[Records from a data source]
+++++

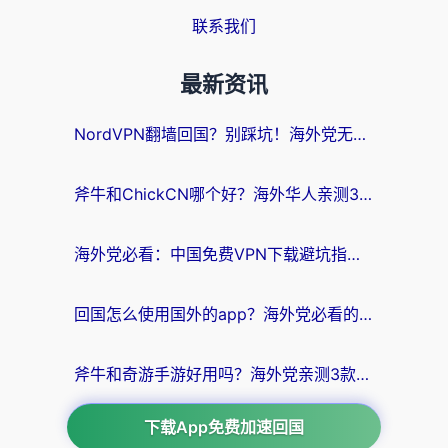
联系我们
最新资讯
NordVPN翻墙回国？别踩坑！海外党无缝访问国内资源的真实指南
斧牛和ChickCN哪个好？海外华人亲测3款回国加速器+免费试用攻略
海外党必看：中国免费VPN下载避坑指南 + 无缝访问国内资源的终极方案
回国怎么使用国外的app？海外党必看的无缝访问国内资源全攻略
斧牛和奇游手游好用吗？海外党亲测3款回国加速器，选对才能无缝刷国内资源
下载App免费加速回国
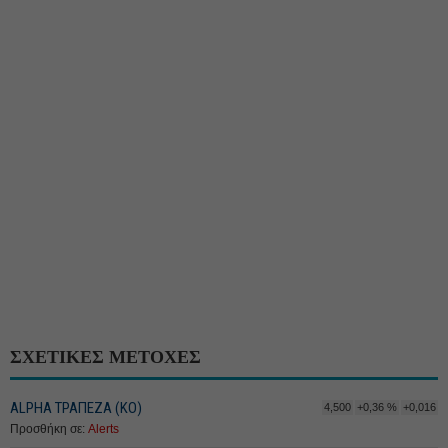
ΣΧΕΤΙΚΕΣ ΜΕΤΟΧΕΣ
ALPHA ΤΡΑΠΕΖΑ (ΚΟ)
4,500
+0,36 %
+0,016
Προσθήκη σε:
Alerts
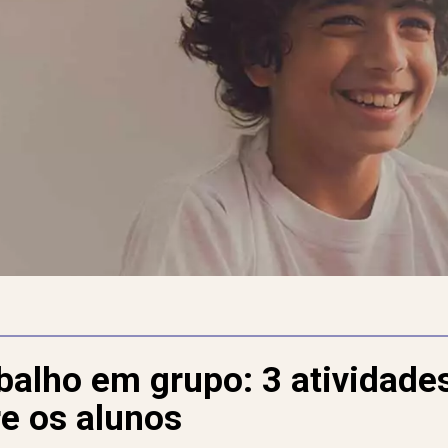
balho em grupo: 3 atividade
e os alunos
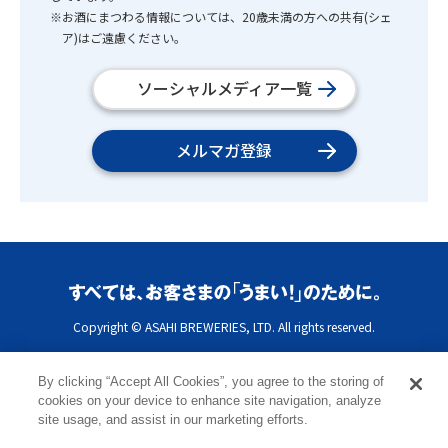
※お酒にまつわる情報については、20歳未満の方への共有(シェ
ア)はご遠慮ください。
ソーシャルメディア一覧
メルマガ登録
Copyright © ASAHI BREWERIES, LTD. All rights reserved.
By clicking “Accept All Cookies”, you agree to the storing of
cookies on your device to enhance site navigation, analyze
site usage, and assist in our marketing efforts.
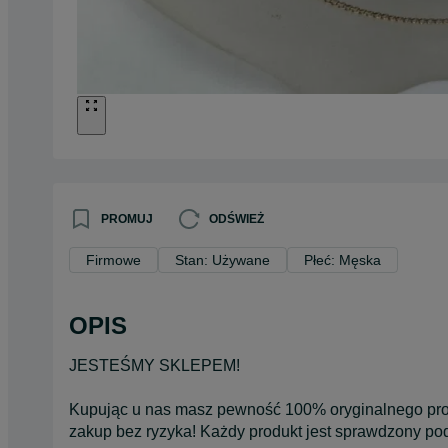
PROMUJ
ODŚWIEŻ
Firmowe
Stan: Używane
Płeć: Męska
OPIS
JESTEŚMY SKLEPEM!
Kupując u nas masz pewność 100% oryginalnego pro
zakup bez ryzyka! Każdy produkt jest sprawdzony po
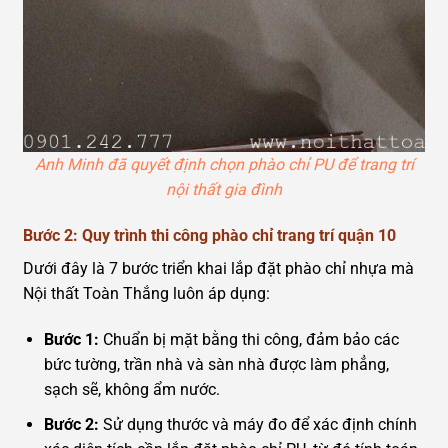
Anh Minh đã quyết định chọn phào chỉ PU để trang trí
nội thất gia đình
Bước 2: Quy trình thi công phào chỉ trang trí quận 10
Dưới đây là 7 bước triển khai lắp đặt phào chỉ nhựa mà
Nội thất Toàn Thắng luôn áp dụng:
Bước 1:
Chuẩn bị mặt bằng thi công, đảm bảo các
bức tường, trần nhà và sàn nhà được làm phẳng,
sạch sẽ, không ẩm nước.
Bước 2:
Sử dụng thước và máy đo để xác định chính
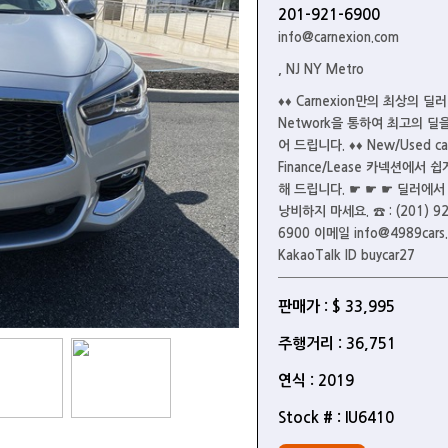
201-921-6900
info@carnexion.com
, NJ NY Metro
♦♦ Carnexion만의 최상의 딜러
Network을 통하여 최고의 딜
어 드립니다. ♦♦ New/Used car
Finance/Lease 카넥션에서 
해 드립니다. ☛ ☛ ☛ 딜러에서
낭비하지 마세요. ☎ : (201) 92
6900 이메일 info@4989cars
KakaoTalk ID buycar27
판매가 : $ 33,995
주행거리 : 36,751
연식 : 2019
Stock # : IU6410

+++++

Requirement
Using the data above, return the lines from the one holding "cookies on your" through the one holding "Bước 2: Quy" exactly, but not the pictures.

Exercise result
cookies on your device to enhance site navigation, analyze
site usage, and assist in our marketing efforts.
PROMUJ
ODŚWIEŻ
Firmowe
Stan: Używane
Płeć: Męska
OPIS
JESTEŚMY SKLEPEM!
Kupując u nas masz pewność 100% oryginalnego pro
zakup bez ryzyka! Każdy produkt jest sprawdzony po
Anh Minh đã quyết định chọn phào chỉ PU để trang trí
nội thất gia đình
Bước 2: Quy trình thi công phào chỉ trang trí quận 10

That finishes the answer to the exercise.